All I needed was for a passenger to fall over because I asked them to stand. And if that did happen, the screener would be vilified and the official p.r. spin would be that he needed “additional training.”
As low-quality as many of the screeners are, they are just cogs in a system in which, the author maintains, “common sense has no place.” They are required to enforce the rules invented by Washington bureaucrats, no matter how ridiculous they may seem and how inappropriate — not to mention unconstitutional — their enforcement may be. No wonder the agency is forced to settle for people who couldn’t even get a job flipping burgers; anyone with enough intelligence to do that relatively simple task would soon go nuts trying to make sense of what the TSA asked him to do. Indeed, notes the author, when the TSA does make good hires, these people “just don’t last because they can get a normal job.”
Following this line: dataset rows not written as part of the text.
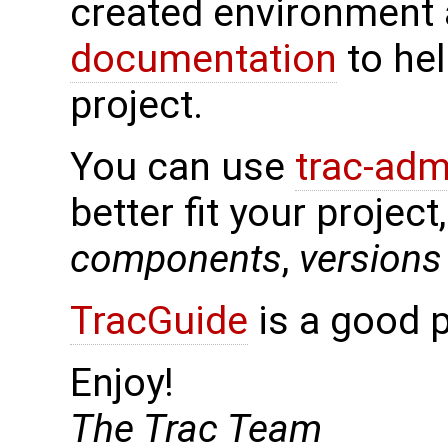
created environment 
documentation
to hel
project.
You can use
trac-adm
better fit your project
components
,
versions
TracGuide
is a good p
Enjoy!
The Trac Team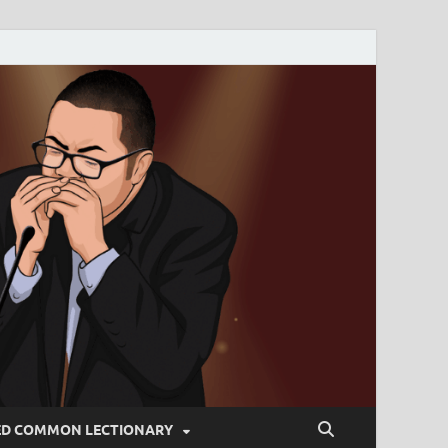
ED COMMON LECTIONARY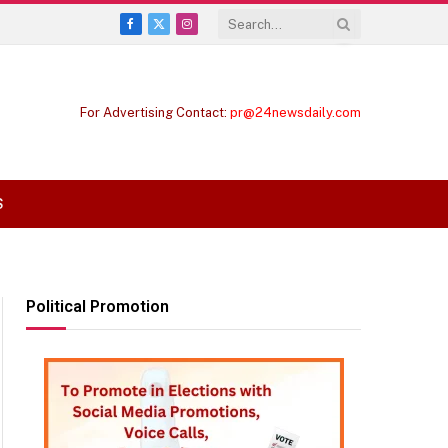
Facebook
X
Instagram
(Twitter)
For Advertising Contact:
pr@24newsdaily.com
S
Political Promotion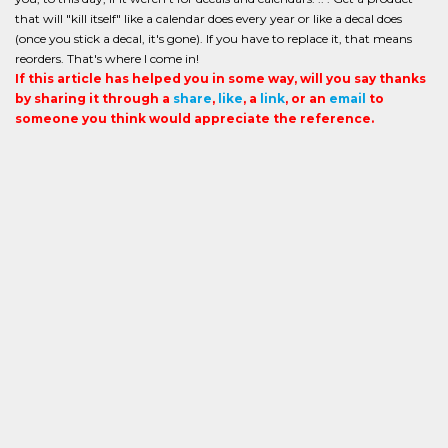
that will "kill itself" like a calendar does every year or like a decal does
(once you stick a decal, it's gone). If you have to replace it, that means
reorders. That's where I come in!
If this article has helped you in some way, will you say thanks
by sharing it through a
share
,
like
, a
link
, or an
email
to
someone you think would appreciate the reference.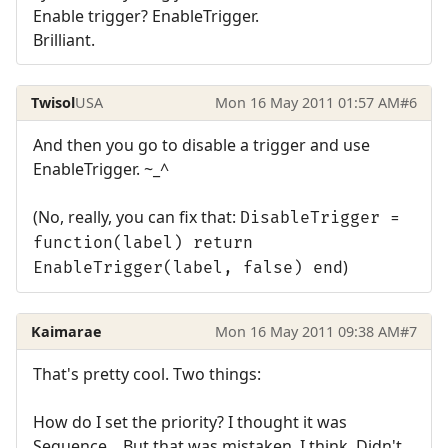
Enable trigger? EnableTrigger.
Brilliant.
Twisol
USA
Mon 16 May 2011 01:57 AM
#6
And then you go to disable a trigger and use
EnableTrigger. ~_^
(No, really, you can fix that:
DisableTrigger =
function(label) return
)
EnableTrigger(label, false) end
Kaimarae
Mon 16 May 2011 09:38 AM
#7
That's pretty cool. Two things:
How do I set the priority? I thought it was
Sequence... But that was mistaken. I think. Didn't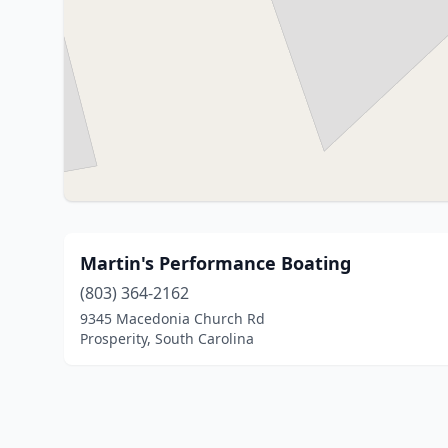
Martin's Performance Boating
(803) 364-2162
9345 Macedonia Church Rd
Prosperity, South Carolina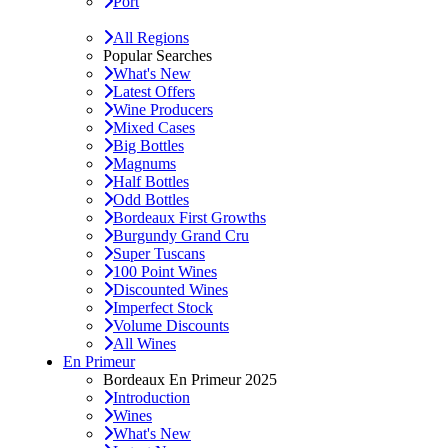
Port
All Regions
Popular Searches
What's New
Latest Offers
Wine Producers
Mixed Cases
Big Bottles
Magnums
Half Bottles
Odd Bottles
Bordeaux First Growths
Burgundy Grand Cru
Super Tuscans
100 Point Wines
Discounted Wines
Imperfect Stock
Volume Discounts
All Wines
En Primeur
Bordeaux En Primeur 2025
Introduction
Wines
What's New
As bad as all of this is, it might be worth enduring if it actually made air travel safer. Unfortunately, it doesn’t. It merely gives the appearance of safety. Prohibited items — and probably prohibited people — get by the TSA all the time. In February, to pick one such instance, “an undercover TSA inspector with an improvised explosive device stuffed in his pants got past two security screenings at Newark Airport — including a pat-down — and was cleared to get on board a commercial flight,” the Post reported. Newark, by the way, was the origin of United Airlines Flight 93, one of the planes hijacked on 9/11.
The former TSA screener doesn’t believe the agency’s actions improve airport security, either: “We always said it’s not a question of if terrorists get through — it’s a question of when. Our feeling is nothing’s happened because they haven’t wanted it to happen. We’re not any big deterrent. It’s all for show.”
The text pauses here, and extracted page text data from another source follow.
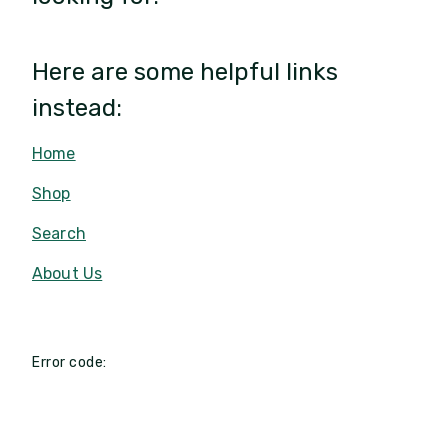
Here are some helpful links
instead:
Home
Shop
Search
About Us
Error code: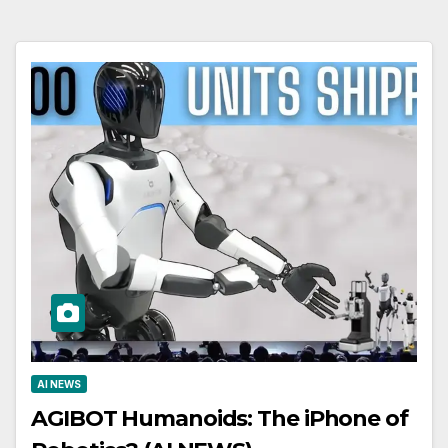
AI NEWS
AGIBOT Humanoids: The iPhone of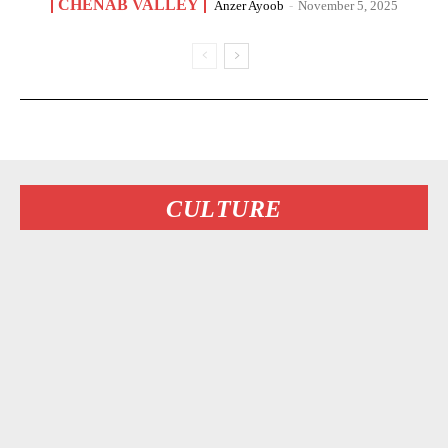
CHENAB VALLEY
Anzer Ayoob
-
November 5, 2025
CULTURE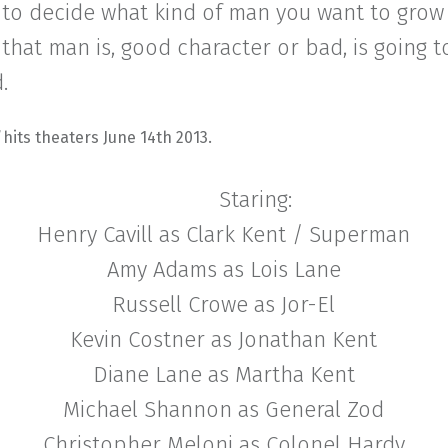
 to decide what kind of man you want to grow 
hat man is, good character or bad, is going 
.
l
hits theaters June 14th 2013.
Staring:
Henry Cavill as Clark Kent / Superman
Amy Adams as Lois Lane
Russell Crowe as Jor-El
Kevin Costner as Jonathan Kent
Diane Lane as Martha Kent
Michael Shannon as General Zod
Christopher Meloni as Colonel Hardy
If something does happen, one can be reasonably sure that it won’t convince the politicians in Washington to abolish the TSA; on the contrary, they will probably expand its powers. After all, on 9/11 all airport security in the country had followed the standard operating procedures dictated by Washington, and Washington’s response was to create the TSA. And after every near miss since then — the “shoe bomber,” the “underwear bomber” — the government has further restricted individuals’ freedoms and widened the TSA’s authority. It’s not much of an exaggeration to suggest that we’re just one incident away from having to fly naked.
Before something happens, it might be a good idea for every congressman and senator to peruse the ex-screener’s article and then consider whether the cost in taxes and liberty is worth it just to give their constituents a false sense of security.